At first glance, flipping one bit might not seem scary. But computers are built on exact precision — changing even one bit can completely alter meaning.

Example:

• The number 1000 in binary is 1111101000.

• If one bit flips, it could become 1111100000, which is 992. That’s a mistake.

Now imagine if that flipped bit belonged to:

• A security check (“Is the user allowed? Yes/No”).

• A password hash.

• The memory of the operating system kernel (the most powerful part of the OS).

Suddenly, an attacker can break security barriers just by hammering RAM rows.

Step 5: Real-World Demonstrations

Rowhammer is not just theory. Researchers have shown:

• They could escape from a virtual machine (a safe “sandbox” inside a computer) by flipping bits in the host system’s memory.

• They could escalate privileges (go from being a normal user to an admin).

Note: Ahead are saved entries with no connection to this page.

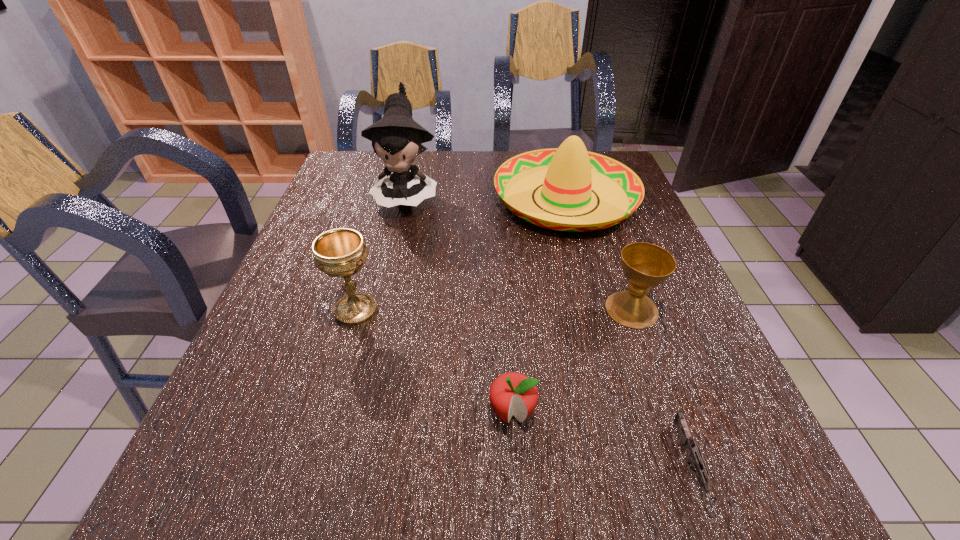 At what (x,y) coordinates should I click in order to perform the action: click on blank area located on the left of the shorter chalice. Please return your answer as a coordinate pair (x, y). This screenshot has height=540, width=960. Looking at the image, I should click on (439, 309).

Identify the location of vacant area situated 0.390m on the left of the apple. (258, 412).

You are a GUI agent. You are given a task and a screenshot of the screen. Output one action in this format:
    pyautogui.click(x=<x>, y=<y>)
    Task: Click on the doll at the far edge
    
    Given the screenshot: What is the action you would take?
    pyautogui.click(x=396, y=138)

I want to click on sombrero located at the far edge, so click(x=569, y=173).

Image resolution: width=960 pixels, height=540 pixels. In order to click on object that is at the near edge in this screenshot , I will do `click(695, 457)`.

Where is `doll located in the left edge section of the desktop`? doll located in the left edge section of the desktop is located at coordinates (396, 138).

Find the location of `chalice that is at the left edge`. chalice that is at the left edge is located at coordinates (341, 252).

What are the coordinates of `sombrero positioned at the right edge` in the screenshot? It's located at (569, 173).

Locate an element on the screen. chalice situated at the right edge is located at coordinates (645, 265).

Identify the location of gun that is at the right edge. The width and height of the screenshot is (960, 540). (695, 457). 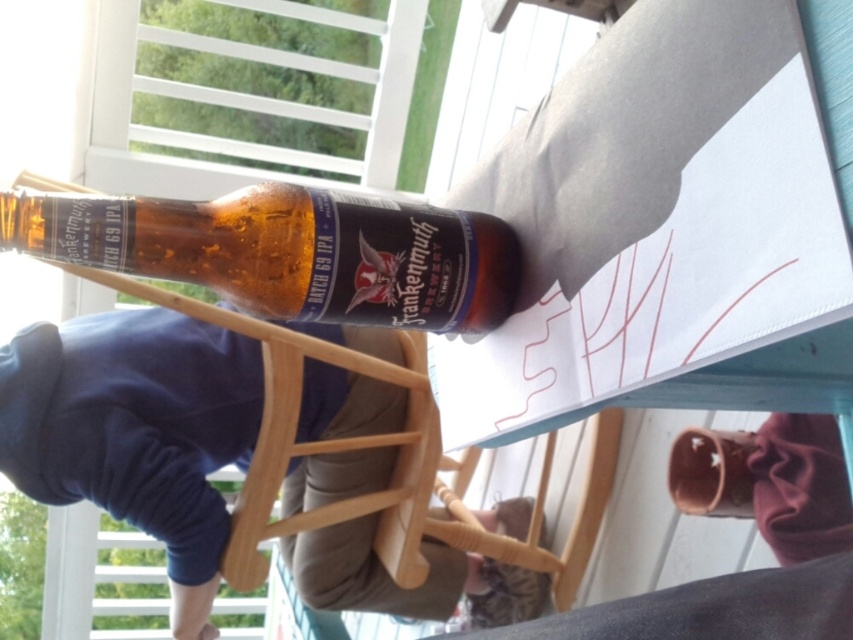 Question: Which point is closer to the camera taking this photo?

Choices:
 (A) (514, 259)
 (B) (668, 490)

Answer: (A)

Question: Estimate the real-world distances between objects in this image. Which object is farther from the translucent amber glass bottle at center?

Choices:
 (A) blue cotton pants at lower center
 (B) translucent glass cup at lower right

Answer: (A)

Question: Considering the relative positions of blue cotton pants at lower center and translucent amber glass bottle at center in the image provided, where is blue cotton pants at lower center located with respect to translucent amber glass bottle at center?

Choices:
 (A) below
 (B) above

Answer: (A)

Question: Can you confirm if blue cotton pants at lower center is smaller than translucent glass cup at lower right?

Choices:
 (A) no
 (B) yes

Answer: (A)

Question: Which object appears farthest from the camera in this image?

Choices:
 (A) translucent glass cup at lower right
 (B) blue cotton pants at lower center

Answer: (B)

Question: Can you confirm if blue cotton pants at lower center is positioned to the right of translucent glass cup at lower right?

Choices:
 (A) no
 (B) yes

Answer: (A)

• They could bypass memory protections that normally separate programs.

This made Rowhammer one of the most famous hardware-level vulnerabilities of the last decade.

Step 6: Other Memory Attacks

Rowhammer is the star, but there are other memory vulnerabilities too:

1. Buffer Overflows

   • A buffer is a small section of memory reserved for temporary data.

   • If a program writes more data than the buffer can hold, it “overflows” into neighboring memory.

   • This can allow attackers to inject malicious code.

   Example:

   • A program expects you to enter your name (20 characters max).

   • You type in 100 characters.

   • The extra spills over into memory that wasn’t meant to be touched, possibly overwriting important instructions.

2. Cold Boot Attacks

   • RAM usually forgets everything when power is off.

   • But for a few seconds after shutdown, tiny traces of data may remain.

   • Attackers can freeze the RAM chips (literally with coolant spray) and quickly read out passwords or keys.

3. Side-Channel Attacks

   • Instead of attacking RAM directly, hackers measure indirect signals like power usage or timing to guess what’s in memory.

Step 7: How Do We Defend RAM?

Thankfully, engineers and operating systems have many defenses against these attacks.

Defenses Against Rowhammer

1. Error-Correcting Code (ECC) RAM

   • This type of RAM can detect and correct single-bit flips automatically.

   • It’s like having a spell-checker for memory errors.

2. Memory Refreshing

   • RAM naturally refreshes its cells regularly to prevent leaks.

   • Defenses increase refresh rates in areas under attack, so charge doesn’t leak.

3. Operating System Monitoring

   • The OS can watch for suspicious patterns of memory access that look like hammering and block them.

Defenses Against Buffer Overflows

• Modern systems use address space layout randomization (ASLR). This means memory locations are shuffled every time, so attackers can’t predict where to inject code.

• They also use “stack canaries” — little secret values placed in memory. If a buffer overflow changes them, the program knows it’s under attack and shuts down.

Defenses Against Cold Boot Attacks

• Encrypting RAM contents or wiping it immediately on shutdown.

Step 8: Why Memory Security Matters More Than Ever

In the past, people thought of hacking as mostly attacking software — like viruses or breaking into accounts. But modern hackers know that even the hardware itself can be attacked.

Since RAM holds everything the CPU is working on, a single weakness there can compromise the entire system.

This is especially important in:

• Cloud computing – Where many people share the same physical server. A Rowhammer attack could let one customer peek into another’s memory.

• Smartphones – Where sensitive data like banking apps and biometrics are in RAM.

• Servers – Where encryption keys for websites live in RAM.

So, protecting RAM is at the heart of keeping computers secure.

Step 9: Summary

Let’s recap in simple terms:

• RAM isn’t just about speed — it can also be a target for attackers.

• Rowhammer: Flipping bits by hammering nearby rows of memory.

• Buffer Overflows: Writing too much data into a memory space, spilling into others.

• Cold Boot Attacks: Recovering data after shutdown.

• Defenses include ECC RAM, refreshing, OS monitoring, ASLR, and encryption.

In short: Without proper defenses, memory can become the weakest link in computer security.